被戳穿了心思又无处可逃的我,最后只能在他的恳求下穿上了那件原本用来「色诱」的贴身蕾丝小睡裙,红着脸承受他接下来给予的一切,彼此都甘之若饴就是了······
15
一直又过了大半年,我才正式答应搬进他房间,跟他同床共枕的请求。
当两个枕头被紧挨着放在一起,二人的衣服被整理进同一个衣柜时,我们又真正意义上达到了更深层的伴侣、爱人般的亲密。
后来某次陪陆梵回家的时候,大家都明显感觉到我们俩间的气氛大不相同的了。
用陆心的话说,就是纯纯的恋爱的酸臭味。
也是,我们是结婚很久,甚至发生了关系后才认真去学着怎么与对方相处,可不就是恋爱嘛。
不过让我感到意外的是,晚饭后,陆妈妈拉着我饭后散步,与我交心的时候,我才知道原来陆妈妈和陆爸爸早在陆梵动心的时候就知道了。

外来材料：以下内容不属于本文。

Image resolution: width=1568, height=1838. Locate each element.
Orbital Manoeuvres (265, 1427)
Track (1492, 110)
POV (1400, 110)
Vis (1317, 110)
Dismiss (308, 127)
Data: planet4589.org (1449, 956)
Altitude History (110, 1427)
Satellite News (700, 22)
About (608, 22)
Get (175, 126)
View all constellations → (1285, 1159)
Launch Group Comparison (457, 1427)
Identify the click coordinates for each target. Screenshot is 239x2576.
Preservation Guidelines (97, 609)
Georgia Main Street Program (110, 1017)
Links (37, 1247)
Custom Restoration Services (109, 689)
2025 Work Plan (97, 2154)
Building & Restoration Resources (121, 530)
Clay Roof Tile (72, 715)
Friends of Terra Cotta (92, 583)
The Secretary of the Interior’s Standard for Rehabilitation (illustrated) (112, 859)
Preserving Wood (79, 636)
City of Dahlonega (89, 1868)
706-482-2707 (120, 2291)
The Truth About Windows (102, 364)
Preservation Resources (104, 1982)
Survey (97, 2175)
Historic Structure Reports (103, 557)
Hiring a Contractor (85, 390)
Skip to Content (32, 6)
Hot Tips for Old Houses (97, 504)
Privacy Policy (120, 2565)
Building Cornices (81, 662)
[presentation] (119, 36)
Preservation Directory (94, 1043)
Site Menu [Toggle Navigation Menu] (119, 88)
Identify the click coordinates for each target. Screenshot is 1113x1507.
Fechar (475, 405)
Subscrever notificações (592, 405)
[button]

「那时候,他才高中呀,而你就更小了,水灵灵的初中姑娘一个,怎么能让他糟蹋了去。所以,当初我跟他爸爸就严重批评了他,甚至上了家法,只是单纯觉得他青春期到了,竟敢把主意打到你头上。毕竟我们也不想让一次青春不成熟的冲动伤害到你,更破坏我们两家的关系。」
「但是后来他在他爸爸书房跪了一晚上,求我们给他一个证明的机会,并向我们保证在你拥有独立的人格和价值判断后再向你表达心意,我们也就答应了。」
「如今看到你们俩这般幸福,我们也是很欣慰呐!」
当晚,我将陆梵推到,压在身下,一遍遍强势地亲吻进攻。
陆梵有些意外,但身体仍然配合我的操控,喘着粗气小心翼翼地问我:「我妈妈跟你说什么事情,让你对我生气了吗?」
「没有,我只是觉得你好笨,真的好笨。」
笨到让自己默默等待难受那么多年。
陆梵反而释然地笑了,埋进我怀里:「我不想借阅历上的丰富、家族的关系来得到你,我只希望你能够肆意地成长,然后回头的时候发现我足够好,并且永远站在你身后,这样,你就会自由而坚定地选择我。」
最后,那幅被我画到一半的画作,终于被我画完了,那是一只神秘的黑猫,他庄重又忠诚地陪伴在一朵太阳花边。我给这幅画取名为《花开》。